** Opening Material shown block **

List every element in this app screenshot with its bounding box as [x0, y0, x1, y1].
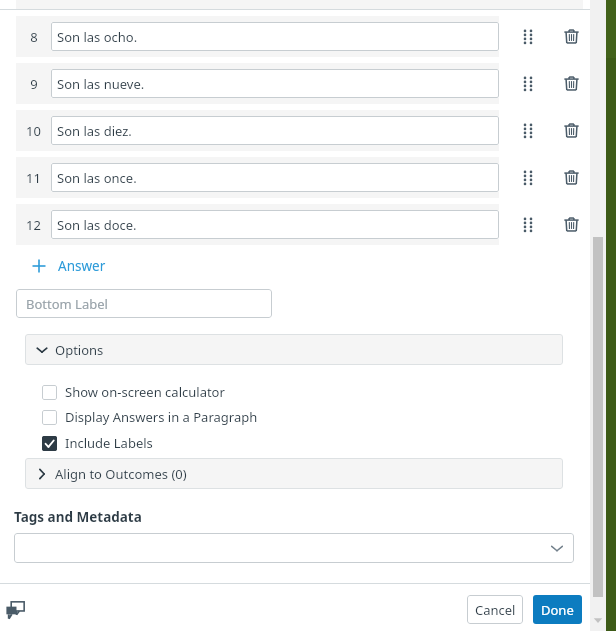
button[interactable]: Son las diez. [51, 116, 499, 145]
staticText: Align to Outcomes (0) [55, 465, 187, 483]
staticText: Son las once. [57, 169, 137, 187]
staticText: Son las diez. [57, 122, 132, 140]
button[interactable]: Son las doce. [51, 210, 499, 239]
button[interactable] [16, 16, 499, 57]
staticText: Son las doce. [57, 216, 137, 234]
staticText: Options [55, 341, 104, 359]
button[interactable] [16, 157, 499, 198]
button[interactable]: Bottom Label [16, 289, 272, 318]
button[interactable]: Reorder answer 11 [510, 157, 546, 198]
staticText: Done [541, 601, 574, 619]
staticText: Display Answers in a Paragraph [65, 408, 258, 426]
button[interactable]: Answer [28, 254, 106, 278]
staticText: 11 [26, 169, 41, 187]
staticText: Bottom Label [26, 295, 108, 313]
staticText: Tags and Metadata [14, 508, 142, 526]
button[interactable]: Reorder answer 8 [510, 16, 546, 57]
button[interactable]: Delete answer 9 [551, 63, 591, 104]
button[interactable]: Son las once. [51, 163, 499, 192]
button[interactable]: Cancel [467, 595, 523, 624]
button[interactable]: Align to Outcomes (0) [25, 458, 563, 489]
button[interactable]: Tags and Metadata dropdown [14, 533, 574, 563]
button[interactable]: Delete answer 11 [551, 157, 591, 198]
button[interactable]: Delete answer 10 [551, 110, 591, 151]
button[interactable]: Comments [4, 598, 28, 622]
button[interactable] [16, 110, 499, 151]
staticText: Show on-screen calculator [65, 383, 225, 401]
button[interactable]: Son las ocho. [51, 22, 499, 51]
staticText: Cancel [475, 601, 516, 619]
button[interactable]: Display Answers in a Paragraph [42, 406, 258, 428]
staticText: 10 [26, 122, 41, 140]
button[interactable]: Done [533, 595, 582, 624]
staticText: Son las nueve. [57, 75, 145, 93]
button[interactable]: Include Labels [42, 432, 153, 454]
staticText: 8 [30, 28, 38, 46]
button[interactable]: Reorder answer 10 [510, 110, 546, 151]
button[interactable]: Reorder answer 12 [510, 204, 546, 245]
staticText: Son las ocho. [57, 28, 138, 46]
staticText: Include Labels [65, 434, 153, 452]
button[interactable]: Reorder answer 9 [510, 63, 546, 104]
staticText: 9 [30, 75, 38, 93]
button[interactable]: Options [25, 334, 563, 365]
staticText: 12 [26, 216, 41, 234]
button[interactable]: Son las nueve. [51, 69, 499, 98]
button[interactable]: Show on-screen calculator [42, 381, 225, 403]
button[interactable] [16, 63, 499, 104]
button[interactable]: Delete answer 12 [551, 204, 591, 245]
button[interactable] [16, 204, 499, 245]
staticText: Answer [58, 257, 106, 275]
button[interactable]: Delete answer 8 [551, 16, 591, 57]
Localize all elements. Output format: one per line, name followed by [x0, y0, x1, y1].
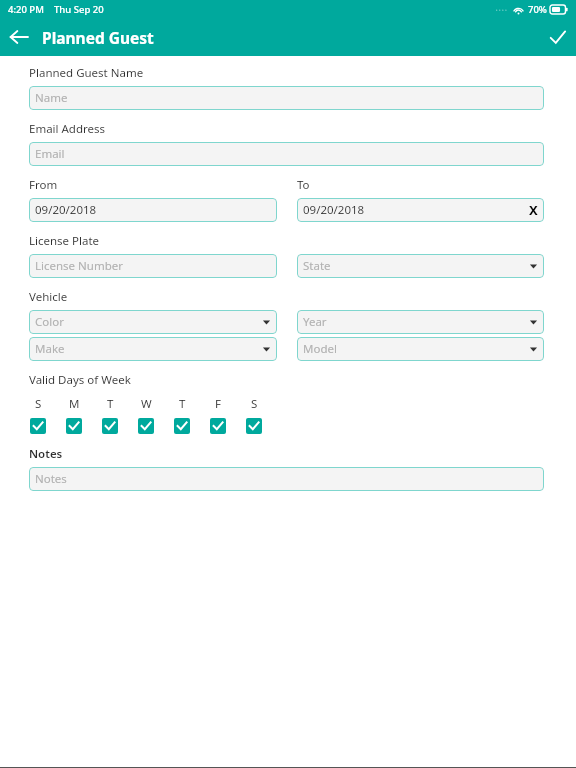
- button[interactable]: Model: [297, 337, 544, 361]
- button[interactable]: Name: [29, 86, 544, 110]
- button[interactable]: Toggle T: [174, 418, 190, 434]
- staticText: S: [35, 396, 42, 412]
- staticText: F: [215, 396, 221, 412]
- button[interactable]: 09/20/2018: [29, 198, 277, 222]
- button[interactable]: Toggle S: [30, 418, 46, 434]
- staticText: Model: [303, 341, 337, 357]
- staticText: Email Address: [29, 121, 106, 137]
- staticText: T: [179, 396, 186, 412]
- staticText: S: [251, 396, 258, 412]
- staticText: Color: [35, 314, 64, 330]
- staticText: Make: [35, 341, 65, 357]
- staticText: State: [303, 258, 331, 274]
- staticText: 09/20/2018: [35, 202, 97, 218]
- staticText: 70%: [528, 3, 547, 16]
- button[interactable]: Toggle T: [102, 418, 118, 434]
- staticText: X: [529, 201, 538, 219]
- button[interactable]: Back: [0, 18, 38, 56]
- staticText: Notes: [29, 446, 63, 462]
- button[interactable]: Toggle F: [210, 418, 226, 434]
- staticText: License Plate: [29, 233, 100, 249]
- staticText: W: [141, 396, 152, 412]
- staticText: Year: [303, 314, 327, 330]
- button[interactable]: Toggle W: [138, 418, 154, 434]
- button[interactable]: Year: [297, 310, 544, 334]
- staticText: Notes: [35, 471, 67, 487]
- button[interactable]: Save: [538, 18, 576, 56]
- staticText: 09/20/2018: [303, 202, 365, 218]
- staticText: Vehicle: [29, 289, 68, 305]
- staticText: Name: [35, 90, 68, 106]
- staticText: License Number: [35, 258, 123, 274]
- button[interactable]: License Number: [29, 254, 277, 278]
- button[interactable]: State: [297, 254, 544, 278]
- staticText: From: [29, 177, 58, 193]
- button[interactable]: Toggle S: [246, 418, 262, 434]
- staticText: Planned Guest Name: [29, 65, 144, 81]
- button[interactable]: Email: [29, 142, 544, 166]
- staticText: 4:20 PM: [8, 3, 44, 16]
- staticText: Thu Sep 20: [54, 3, 104, 16]
- staticText: Planned Guest: [42, 27, 154, 48]
- staticText: M: [69, 396, 80, 412]
- staticText: Valid Days of Week: [29, 372, 131, 388]
- button[interactable]: Color: [29, 310, 277, 334]
- button[interactable]: Make: [29, 337, 277, 361]
- staticText: Email: [35, 146, 65, 162]
- staticText: T: [107, 396, 114, 412]
- button[interactable]: Toggle M: [66, 418, 82, 434]
- button[interactable]: 09/20/2018: [297, 198, 544, 222]
- staticText: To: [297, 177, 310, 193]
- button[interactable]: Notes: [29, 467, 544, 491]
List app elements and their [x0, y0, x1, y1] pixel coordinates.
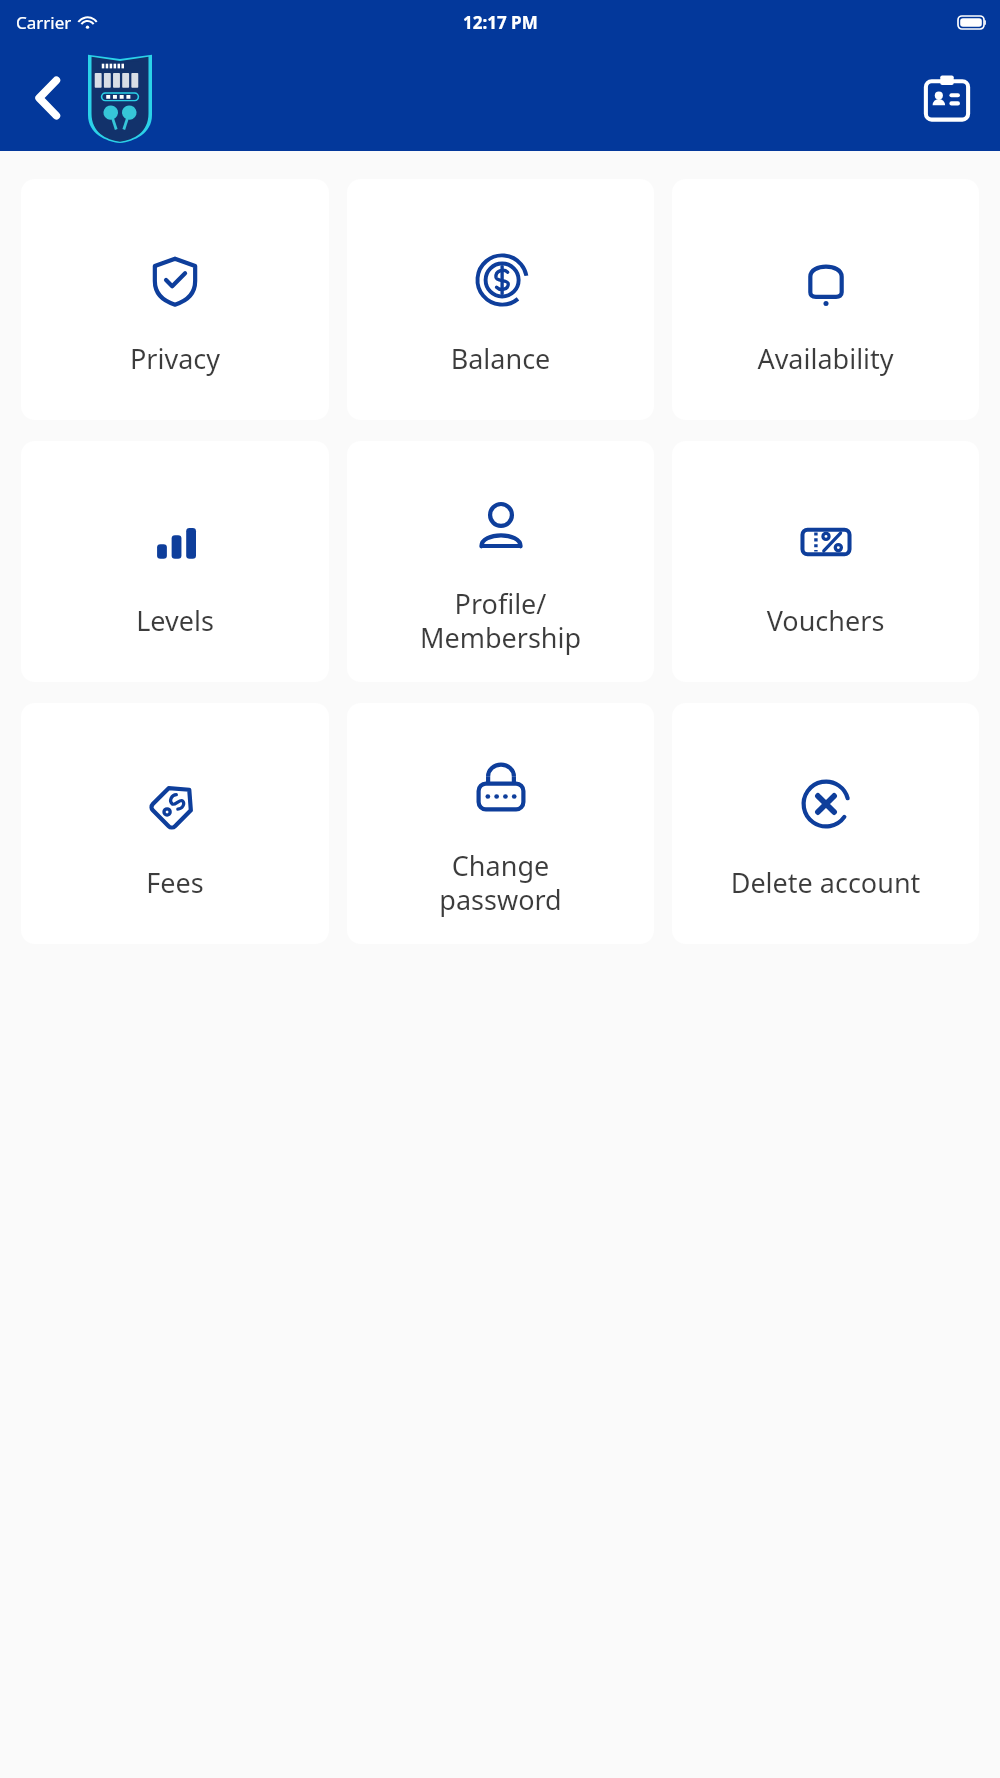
staticText: Fees: [21, 864, 329, 901]
button[interactable]: Delete account: [672, 703, 979, 944]
button[interactable]: Fees: [21, 703, 329, 944]
button[interactable]: Levels: [21, 441, 329, 682]
staticText: Carrier: [16, 11, 72, 34]
staticText: Availability: [672, 340, 979, 377]
button[interactable]: Manila Padel Club: [88, 51, 152, 145]
button[interactable]: Member card: [916, 67, 978, 129]
staticText: Delete account: [672, 864, 979, 901]
button[interactable]: Profile/ Membership: [347, 441, 654, 682]
staticText: Profile/ Membership: [347, 585, 654, 656]
button[interactable]: Availability: [672, 179, 979, 420]
staticText: 12:17 PM: [463, 11, 538, 34]
staticText: Privacy: [21, 340, 329, 377]
staticText: Vouchers: [672, 602, 979, 639]
button[interactable]: Privacy: [21, 179, 329, 420]
button[interactable]: Vouchers: [672, 441, 979, 682]
staticText: Balance: [347, 340, 654, 377]
staticText: Levels: [21, 602, 329, 639]
button[interactable]: Change password: [347, 703, 654, 944]
staticText: Change password: [347, 847, 654, 918]
button[interactable]: Back: [22, 72, 74, 124]
button[interactable]: Balance: [347, 179, 654, 420]
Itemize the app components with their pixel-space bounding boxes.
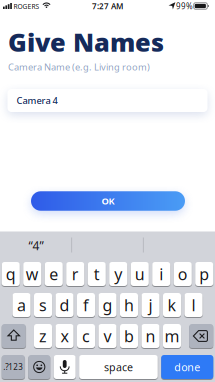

** Closing Material shown block **

* [What you need to do] Each entry must be reproduced word for word, and any image among them left out.

* [Task output]
List every element in this app screenshot with its bounding box as [x0, y0, x1, y1].
button[interactable]: Son las diez. [51, 116, 499, 145]
staticText: Align to Outcomes (0) [55, 465, 187, 483]
staticText: Son las once. [57, 169, 137, 187]
staticText: Son las diez. [57, 122, 132, 140]
button[interactable]: Son las doce. [51, 210, 499, 239]
button[interactable] [16, 16, 499, 57]
staticText: Son las doce. [57, 216, 137, 234]
staticText: Options [55, 341, 104, 359]
button[interactable] [16, 157, 499, 198]
button[interactable]: Bottom Label [16, 289, 272, 318]
button[interactable]: Reorder answer 11 [510, 157, 546, 198]
staticText: Done [541, 601, 574, 619]
staticText: Display Answers in a Paragraph [65, 408, 258, 426]
button[interactable]: Answer [28, 254, 106, 278]
staticText: 11 [26, 169, 41, 187]
staticText: Bottom Label [26, 295, 108, 313]
staticText: Tags and Metadata [14, 508, 142, 526]
button[interactable]: Reorder answer 8 [510, 16, 546, 57]
button[interactable]: Delete answer 9 [551, 63, 591, 104]
button[interactable]: Son las once. [51, 163, 499, 192]
button[interactable]: Cancel [467, 595, 523, 624]
button[interactable]: Align to Outcomes (0) [25, 458, 563, 489]
button[interactable]: Tags and Metadata dropdown [14, 533, 574, 563]
button[interactable]: Delete answer 11 [551, 157, 591, 198]
button[interactable]: Delete answer 10 [551, 110, 591, 151]
button[interactable]: Comments [4, 598, 28, 622]
button[interactable] [16, 110, 499, 151]
staticText: Show on-screen calculator [65, 383, 225, 401]
button[interactable]: Son las ocho. [51, 22, 499, 51]
staticText: Cancel [475, 601, 516, 619]
button[interactable]: Display Answers in a Paragraph [42, 406, 258, 428]
staticText: 10 [26, 122, 41, 140]
button[interactable]: Done [533, 595, 582, 624]
staticText: Son las nueve. [57, 75, 145, 93]
button[interactable]: Include Labels [42, 432, 153, 454]
staticText: 8 [30, 28, 38, 46]
button[interactable]: Reorder answer 10 [510, 110, 546, 151]
button[interactable]: Reorder answer 12 [510, 204, 546, 245]
staticText: Son las ocho. [57, 28, 138, 46]
staticText: Include Labels [65, 434, 153, 452]
button[interactable]: Reorder answer 9 [510, 63, 546, 104]
staticText: 9 [30, 75, 38, 93]
button[interactable]: Options [25, 334, 563, 365]
staticText: 12 [26, 216, 41, 234]
button[interactable]: Son las nueve. [51, 69, 499, 98]
button[interactable]: Show on-screen calculator [42, 381, 225, 403]
button[interactable] [16, 63, 499, 104]
button[interactable]: Delete answer 12 [551, 204, 591, 245]
button[interactable] [16, 204, 499, 245]
staticText: Answer [58, 257, 106, 275]
button[interactable]: Delete answer 8 [551, 16, 591, 57]
Localize all elements. Output format: one per line, name followed by [x0, y0, x1, y1].
- button[interactable]: Model: [297, 337, 544, 361]
- button[interactable]: Name: [29, 86, 544, 110]
- button[interactable]: Toggle T: [174, 418, 190, 434]
- staticText: S: [35, 396, 42, 412]
- staticText: F: [215, 396, 221, 412]
- button[interactable]: 09/20/2018: [29, 198, 277, 222]
- button[interactable]: Toggle S: [30, 418, 46, 434]
- staticText: Model: [303, 341, 337, 357]
- staticText: Email Address: [29, 121, 106, 137]
- staticText: T: [179, 396, 186, 412]
- staticText: S: [251, 396, 258, 412]
- staticText: Color: [35, 314, 64, 330]
- staticText: Make: [35, 341, 65, 357]
- staticText: State: [303, 258, 331, 274]
- staticText: 09/20/2018: [35, 202, 97, 218]
- staticText: 70%: [528, 3, 547, 16]
- button[interactable]: Toggle T: [102, 418, 118, 434]
- staticText: X: [529, 201, 538, 219]
- button[interactable]: Back: [0, 18, 38, 56]
- staticText: Notes: [29, 446, 63, 462]
- button[interactable]: Toggle F: [210, 418, 226, 434]
- staticText: License Plate: [29, 233, 100, 249]
- staticText: W: [141, 396, 152, 412]
- staticText: Year: [303, 314, 327, 330]
- button[interactable]: Toggle W: [138, 418, 154, 434]
- button[interactable]: Year: [297, 310, 544, 334]
- staticText: Notes: [35, 471, 67, 487]
- button[interactable]: Save: [538, 18, 576, 56]
- staticText: 09/20/2018: [303, 202, 365, 218]
- staticText: Vehicle: [29, 289, 68, 305]
- staticText: Name: [35, 90, 68, 106]
- staticText: License Number: [35, 258, 123, 274]
- button[interactable]: License Number: [29, 254, 277, 278]
- button[interactable]: State: [297, 254, 544, 278]
- staticText: From: [29, 177, 58, 193]
- button[interactable]: Toggle S: [246, 418, 262, 434]
- staticText: Planned Guest Name: [29, 65, 144, 81]
- button[interactable]: Email: [29, 142, 544, 166]
- staticText: 4:20 PM: [8, 3, 44, 16]
- staticText: Thu Sep 20: [54, 3, 104, 16]
- staticText: Planned Guest: [42, 27, 154, 48]
- staticText: M: [69, 396, 80, 412]
- staticText: Valid Days of Week: [29, 372, 131, 388]
- button[interactable]: Color: [29, 310, 277, 334]
- button[interactable]: Make: [29, 337, 277, 361]
- staticText: Email: [35, 146, 65, 162]
- staticText: T: [107, 396, 114, 412]
- button[interactable]: Toggle M: [66, 418, 82, 434]
- button[interactable]: 09/20/2018: [297, 198, 544, 222]
- staticText: To: [297, 177, 310, 193]
- button[interactable]: Notes: [29, 467, 544, 491]
List app elements and their [x0, y0, x1, y1] pixel coordinates.
staticText: Fees: [21, 864, 329, 901]
button[interactable]: Delete account: [672, 703, 979, 944]
button[interactable]: Fees: [21, 703, 329, 944]
button[interactable]: Levels: [21, 441, 329, 682]
staticText: Carrier: [16, 11, 72, 34]
staticText: Availability: [672, 340, 979, 377]
button[interactable]: Manila Padel Club: [88, 51, 152, 145]
button[interactable]: Member card: [916, 67, 978, 129]
staticText: Delete account: [672, 864, 979, 901]
button[interactable]: Profile/ Membership: [347, 441, 654, 682]
staticText: Profile/ Membership: [347, 585, 654, 656]
button[interactable]: Availability: [672, 179, 979, 420]
staticText: 12:17 PM: [463, 11, 538, 34]
staticText: Privacy: [21, 340, 329, 377]
staticText: Vouchers: [672, 602, 979, 639]
button[interactable]: Privacy: [21, 179, 329, 420]
button[interactable]: Vouchers: [672, 441, 979, 682]
staticText: Balance: [347, 340, 654, 377]
staticText: Levels: [21, 602, 329, 639]
button[interactable]: Change password: [347, 703, 654, 944]
staticText: Change password: [347, 847, 654, 918]
button[interactable]: Back: [22, 72, 74, 124]
button[interactable]: Balance: [347, 179, 654, 420]
Itemize the app components with their pixel-space bounding boxes.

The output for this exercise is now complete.